6 June 2000
For immediate release
Remember the Sixties? Of course you don't. For, as they say, if you remember the Sixties, you weren't really there. But there are plenty of clues still left around to suggest what the decade was all about, including the remarkable, modernist architecture of the University of Sussex.
To mark Architecture Week 2000, the Gardner Arts Centre at the University of Sussex is holding an open day on Sunday, June 11 for people to learn more about some of the Grade I and Grade II* listed buildings at the Falmer campus.
Dr Maurice Howard, reader in History of Art at the University, will give an illustrated talk about architect Sir Basil Spence, whose earliest buildings at Falmer are now considered to be of national significance.

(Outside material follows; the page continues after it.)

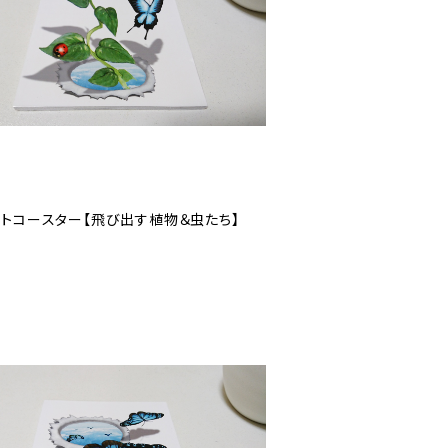
ートコースター【飛び出す植物＆虫たち】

Together with other members of the University of Sussex History of Art department, he will also lead tours of some of the listed buildings. These include the Gardner Arts Centre, with its flowing curves; Falmer House, with its surprising irregularities; and the Meeting House, which has a roof like a Sussex hop kiln. Staff at the Gardner Arts Centre will also be offering a backstage tour.
"When these places were built, it was an exciting time," says Dr Howard. "Sir Basil Spence had designed Coventry Cathedral, which was one of the most talked-about buildings in the country, and had been involved with the Festival of Britain."
"The buildings at the University of Sussex were designed to fit in with the Downs and the wonderful landscape. But they also reflected the modern views of what universities were all about. Now their uses are changing and we need to think about their future and why it's important to preserve them."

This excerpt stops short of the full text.